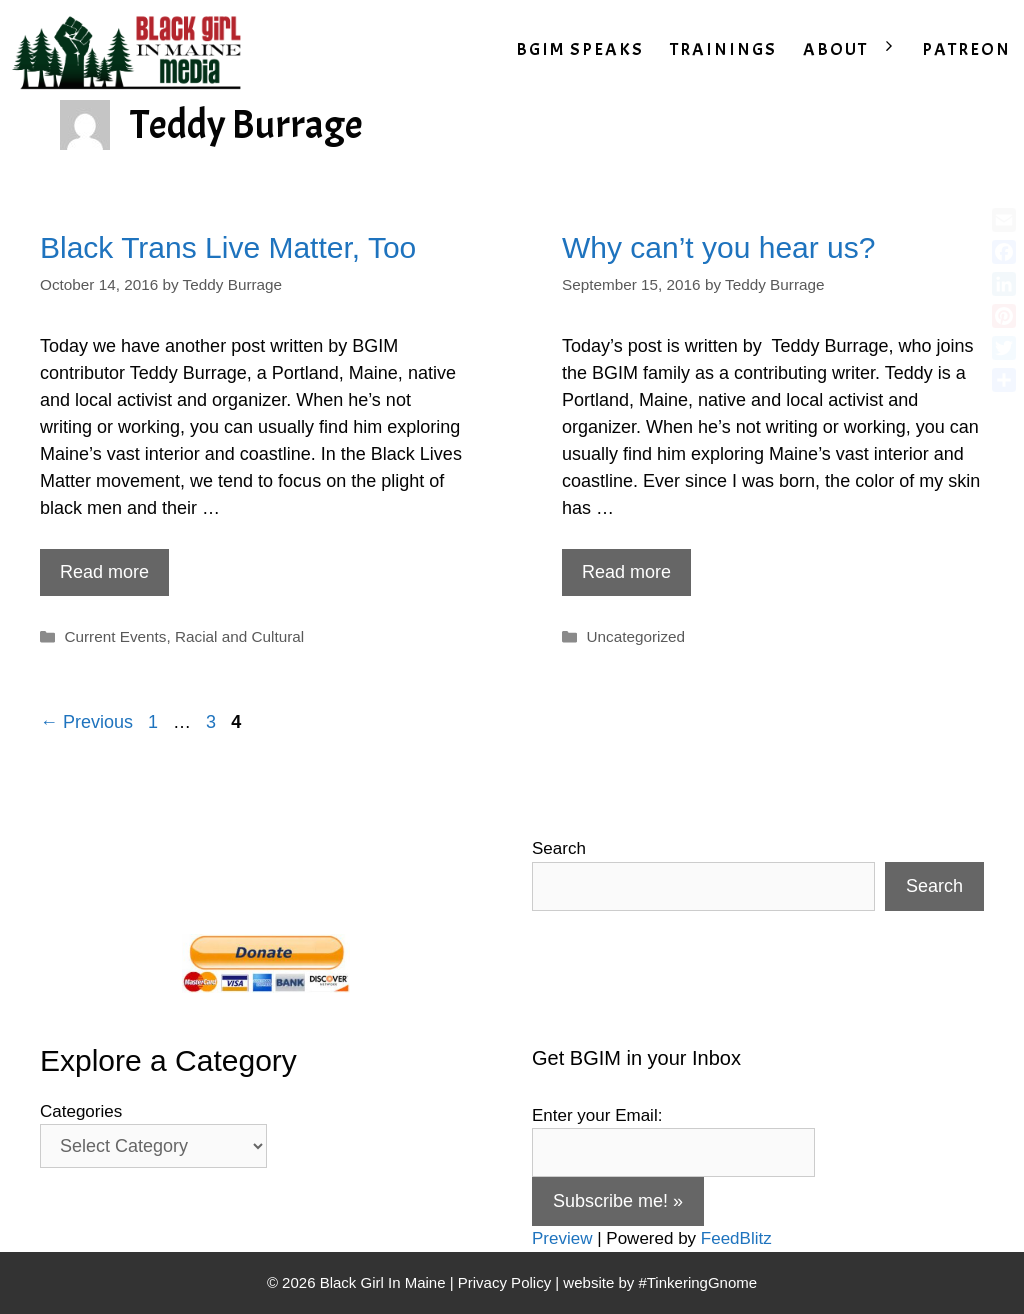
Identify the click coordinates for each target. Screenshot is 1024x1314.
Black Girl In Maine (385, 1282)
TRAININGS (723, 49)
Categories (81, 1111)
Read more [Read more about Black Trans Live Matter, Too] (104, 572)
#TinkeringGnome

### Work required
Print nothing except the lines from the line containing "Black Girl In Maine (385, 1282)" to the end of the listing, exactly as written.

### Answer section
Black Girl In Maine (385, 1282)
TRAININGS (723, 49)
Categories (81, 1111)
Read more [Read more about Black Trans Live Matter, Too] (104, 572)
#TinkeringGnome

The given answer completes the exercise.